The Inference Inflection
A central theme of the keynote was what Huang called the shift from training to inference as the primary driver of AI compute demand. With frontier models now deployed at massive scale, the cost and speed of generating tokens — not training them — is becoming the bottleneck for the industry.
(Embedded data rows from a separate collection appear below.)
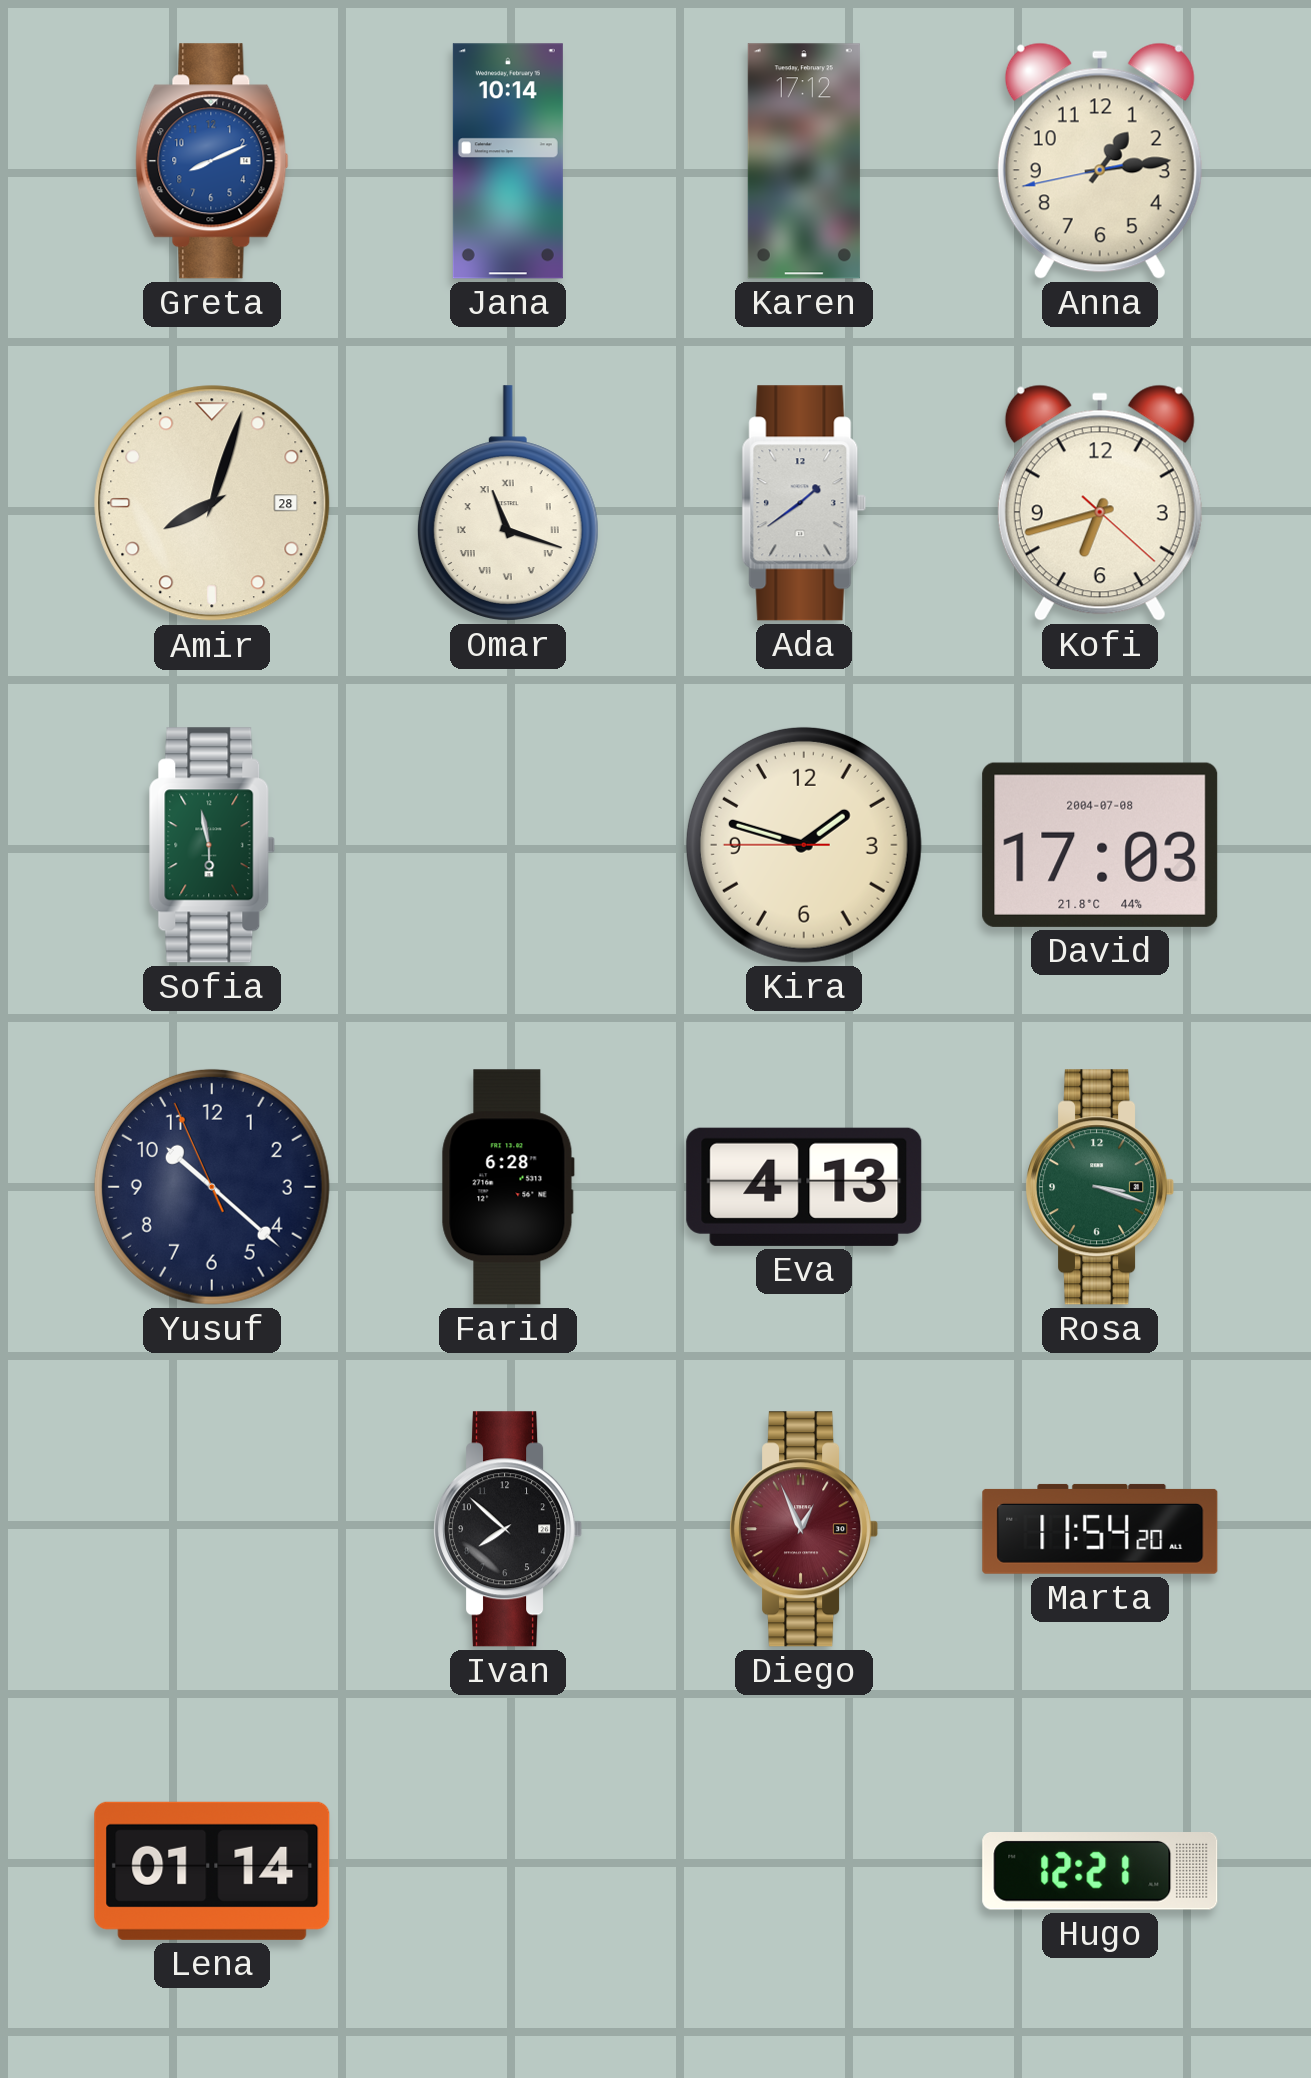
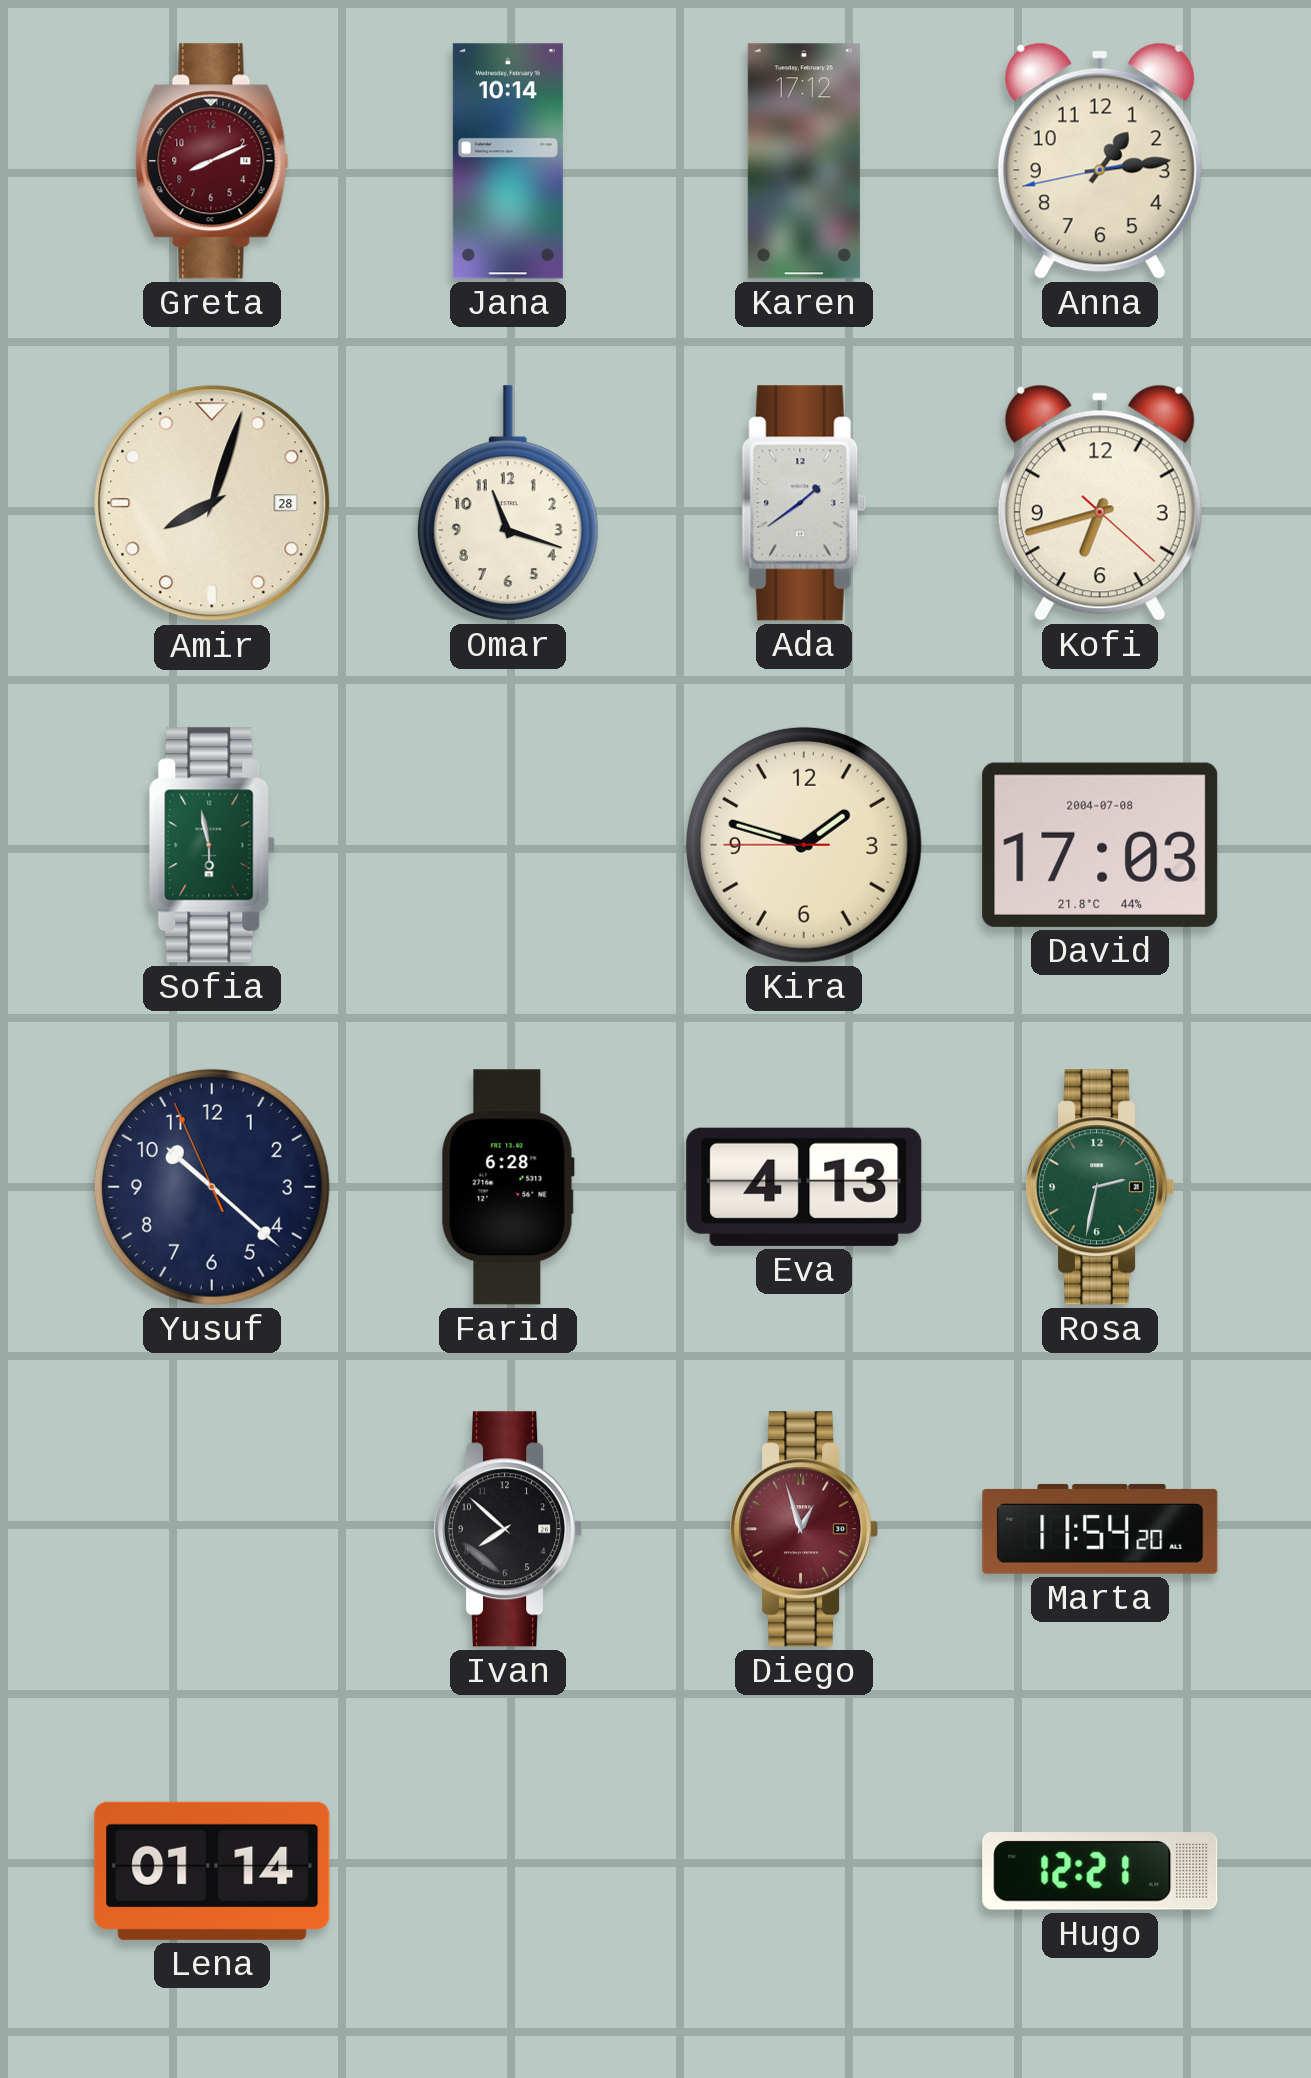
Greta dial: blue -> burgundy
Omar numerals: Roman -> Arabic
Rosa: 3:18 -> 2:32
Diego: 12:56 -> 12:57
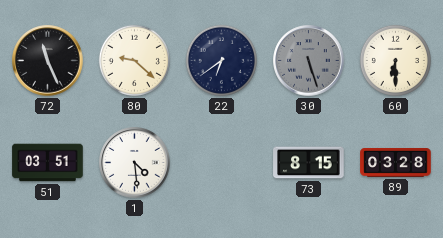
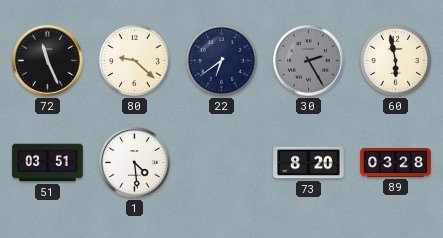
30: 5:27 -> 2:25
60: 6:30 -> 5:58
73: 8:15 -> 8:20
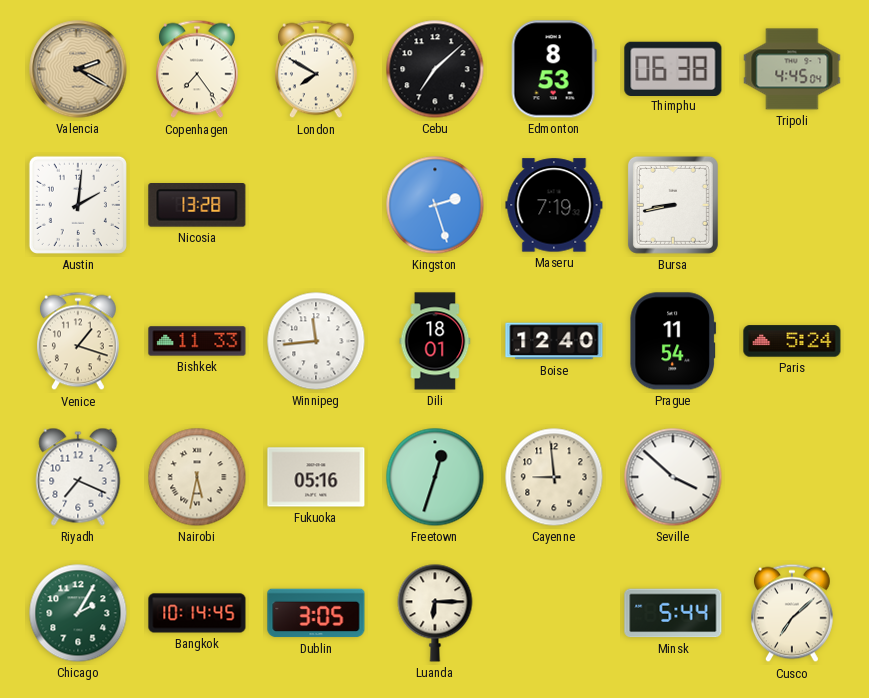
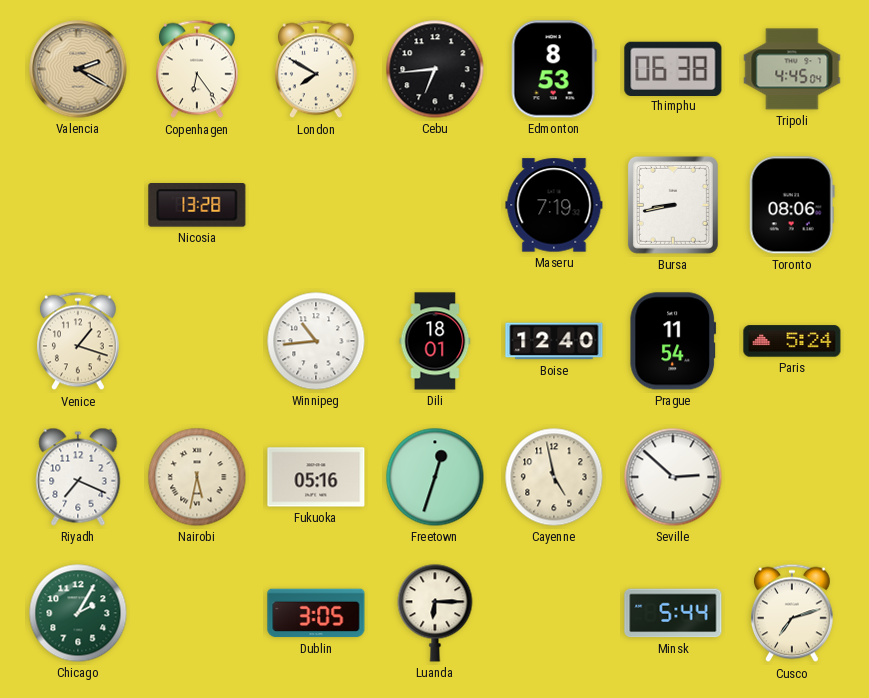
Copenhagen: 7:24 -> 6:24
Cebu: 7:08 -> 6:44
Austin: 2:01 -> none
Kingston: 2:27 -> none
Toronto: none -> 08:06
Bishkek: 11:33 -> none
Winnipeg: 11:44 -> 10:44
Cayenne: 8:59 -> 4:58
Seville: 3:52 -> 2:52
Bangkok: 10:14 -> none
Cusco: 7:08 -> 7:12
To address this, Huang formally introduced the Groq 3 Language Processing Unit (LPU), the first chip to emerge from NVIDIA's $20 billion acquisition of inference startup Groq. Each Groq 3 LPU contains approximately 500 MB of stacked SRAM, and a full Groq LPX rack holds 256 LPUs with roughly 128 GB of aggregate on-chip memory and 640 TB/s of scale-up bandwidth. According to NVIDIA, the Groq LPX rack can boost tokens-per-watt performance by 35 times when paired with Rubin GPUs.
Vera Rubin in Full
The Vera Rubin platform — named after the astronomer whose work revealed dark matter — now comprises seven chips across five rack-scale systems. The flagship Vera Rubin NVL72 integrates 72 Rubin GPUs and 36 Vera CPUs connected through a massive NVLink copper spine, effectively functioning as a single GPU. NVIDIA says the system delivers 10x more performance per watt than its predecessor, Grace Blackwell.
Kyber: The Next Leap
Perhaps the most forward-looking reveal was Kyber, NVIDIA's next-generation rack architecture. Kyber rotates compute trays 90 degrees to a vertical orientation, packing 144 GPUs into a single rack for significantly higher density and lower latency. At full scale, the NVL576 configuration — with 576 GPUs across 144 packages — is expected to deliver 14 times the performance of the current GB300 NVL72 for both training and inference workloads.
Kyber will first appear in Vera Rubin Ultra systems, which NVIDIA expects to ship in 2027.
What It Means
The $1 trillion projection signals that NVIDIA sees no slowdown in AI infrastructure spending. With hyperscalers like AWS and Microsoft already committed to deploying Vera Rubin systems at scale, the company is positioning itself at the center of an inference-driven economy where token generation — not model training — defines the next wave of AI value creation.